Neve em Bruxelas.
Foto: F Cardigos
Foto: F Cardigos
O conceito de “mau tempo” depende largamente do gosto pessoal
e da experiência que temos ao longo da vida. O meu coincide parcialmente com o
de muitas pessoas, mas não com a totalidade. Gosto de Sol sobre um céu azul, da
brisa refrescante sobre a tarde, mas gosto de neve e frio, especialmente se
tiver um bom casaco, e gosto do mau tempo no mar… Gosto do vento forte, da
emoção das ondas grandes, gosto de sentir os salpicos de mar a polvilhar-me a
cara enquanto se tenta navegar para o porto de abrigo de qualquer ilha dos
Açores e gosto de sentir o barco a escorregar nas ondas... Gostos… Aborrece-me
o tempo indefinido, entre as boas abertas e a chuva molha-tolos, ou as rajadas ocasionais
num amanhecer sombrio. Se é para ser, que seja a sério!
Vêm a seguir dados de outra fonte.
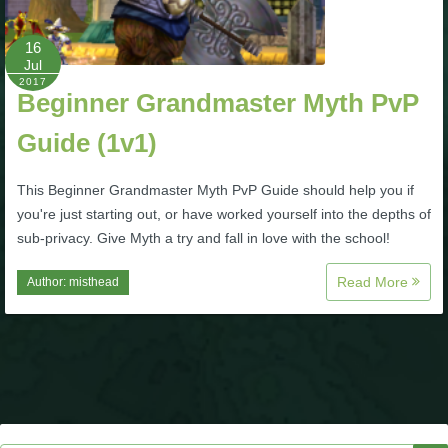
P101 Bundle & Pack Guides
16
Jul
2017
Beginner Grandmaster Myth PvP
P101 Companion Guides
Guide (1v1)
P101 Dungeon, Boss & NPC Guides
This Beginner Grandmaster Myth PvP Guide should help you if
you're just starting out, or have worked yourself into the depths of
P101 Farming Guides
sub-privacy. Give Myth a try and fall in love with the school!
Read More
Author:
misthead
P101 Gear, Ships & Mounts
P101 Pet Guides
P101 PvP Guides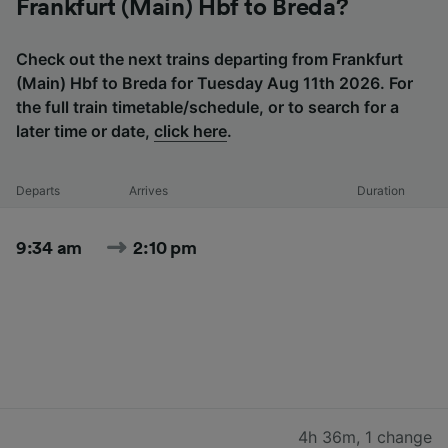
Frankfurt (Main) Hbf to Breda?
Check out the next trains departing from Frankfurt
(Main) Hbf to Breda for Tuesday Aug 11th 2026. For
the full train timetable/schedule, or to search for a
later time or date,
click here
.
Departs
Arrives
Duration
9:34 am
2:10 pm
4h 36m
,
1 change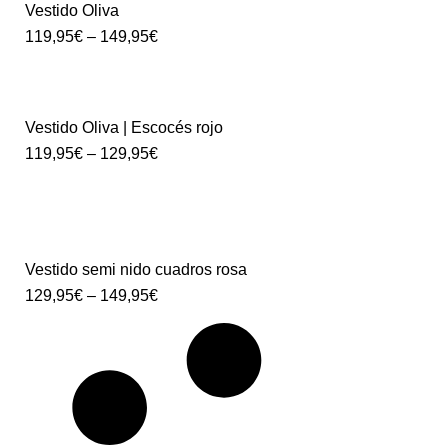
Vestido Oliva
119,95
€
–
149,95
€
Vestido Oliva | Escocés rojo
119,95
€
–
129,95
€
Vestido semi nido cuadros rosa
129,95
€
–
149,95
€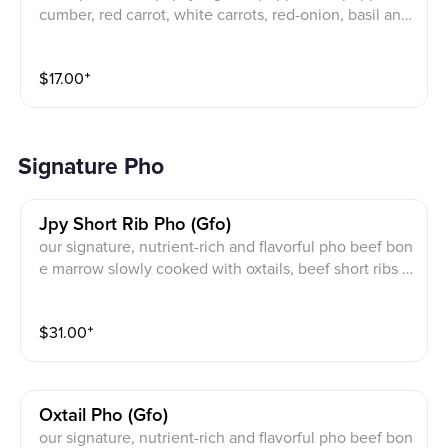
cumber, red carrot, white carrots, red-onion, basil and
jalapeno with peanut on top
$
17.00
⁺
Signature Pho
Jpy Short Rib Pho (gfo)
our signature, nutrient-rich and flavorful pho beef bon
e marrow slowly cooked with oxtails, beef short ribs a
nd brisket. with rice pho noodles. Tender bone-in sho
rt rib and choice of one of the following meats: Beef
$
31.00
⁺
Eye Round, Beef Brisket, Beef Flank, Beef Tendon or
Beef Meatball
Oxtail Pho (gfo)
our signature, nutrient-rich and flavorful pho beef bon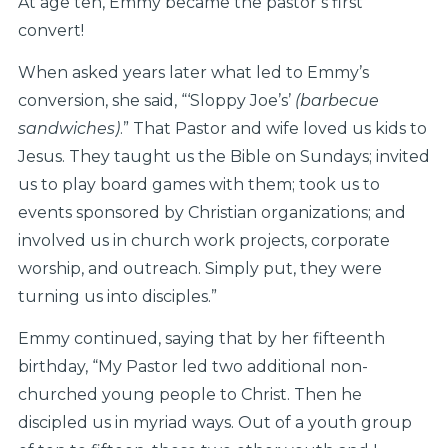
At age ten, Emmy became the pastor’s first
convert!
When asked years later what led to Emmy’s
conversion, she said, “‘Sloppy Joe’s’
(barbecue
sandwiches)
.” That Pastor and wife loved us kids to
Jesus. They taught us the Bible on Sundays; invited
us to play board games with them; took us to
events sponsored by Christian organizations; and
involved us in church work projects, corporate
worship, and outreach. Simply put, they were
turning us into disciples.”
Emmy continued, saying that by her fifteenth
birthday, “My Pastor led two additional non-
churched young people to Christ. Then he
discipled us in myriad ways. Out of a youth group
Vem tudo isto a propósito do tempo de Bruxelas. Para a
maioria das pessoas, a cidade de Bruxelas tem um céu permanente cinzento,
raramente se vislumbra o Sol, chove muito e faz frio. Se é verdade que a capital
Europeia tem tudo isso, não é menos verdade que há muitos dias de céu azul, com
um Sol radioso e temperaturas generosas. Quando isso acontece, muitos dos
cidadãos da cidade ocupam os parques e jardins usufruindo sofregamente do “bom
tempo”. Aos milhares, e estou longe de estar a exagerar, polvilham todas as
zonas verdes de tapetes onde se deitam a conversar ou a apanhar Sol, se
exercitam a tocar um instrumento musical, a praticar um desporto em família ou
a jogar um qualquer jogo de tabuleiro. Passam os finais de tarde durante a
semana ou dias inteiros no final de semana em espaços centrais e emblemáticos,
como o Parque do Cinquentenário, ou na floresta que circunda a cidade de
Bruxelas, a Forêt de Soignes. Talvez resultado da escassez de oportunidades,
sempre que o “bom tempo” desponta, dá-se esta "deslocação de massas"
benigna e entusiasta.
Assim, quando informo que venho dos Açores segue-se quase
sempre a pergunta, “mas como é que conseguiste trocar o bom tempo das ilhas
pelo cinzento de Bruxelas?”. É que, ainda por cima, à inexplicável ilusão de que
as ilhas são todas tropicais, nos boletins meteorológicos televisivos locais,
ao “bom tempo” é muitas vezes associado o Anticiclone dos Açores. Portanto,
para um belga médio, o “bom tempo” é dos Açores e quem disser o contrário
mente.
A experiência ensinou-me a não afrontar este mito e tentar ser
conciliador, o que me leva a tentar explicar que o tempo nos Açores é
“susceptível”. Não é bom nem mau, tem “personalidade própria”. Depois, com o
correr da conversa, tento explicar que o tempo nos Açores tem uma
“personalidade própria” “muito forte” e que uma das artes dos Açorianos é saber
conviver com os elementos fazendo das contingências atmosféricas uma das suas
mais valias. Navegar à vela com vento é muito mais engraçado do que o fazer na
calmaria, fazer um trilho no meio da bruma torna o levantar da mesma um
espectáculo inesquecível, com uma qualquer caldeira a emergir por entre as
nuvens.
Passei o ano nos Açores. Fui até ao Corvo e entre o calor
familiar dentro de casa e as tempestades à volta, usufrui daquilo que os Açores
têm de muito bom. Não é para todos, admito, mas, tal como a música clássica, a
pintura expressionista ou a gastronomia asiática, o tempo dos Açores primeiro
estranha-se e, depois, entranha-se. Para mim, hoje em dia, um Inverno sem uma
boa borrasca açoriana não é Inverno a sério, mas, ao mesmo tempo, começo a
conseguir compreender o prazer de uma boa tempestade de neve. Lá está, gostos…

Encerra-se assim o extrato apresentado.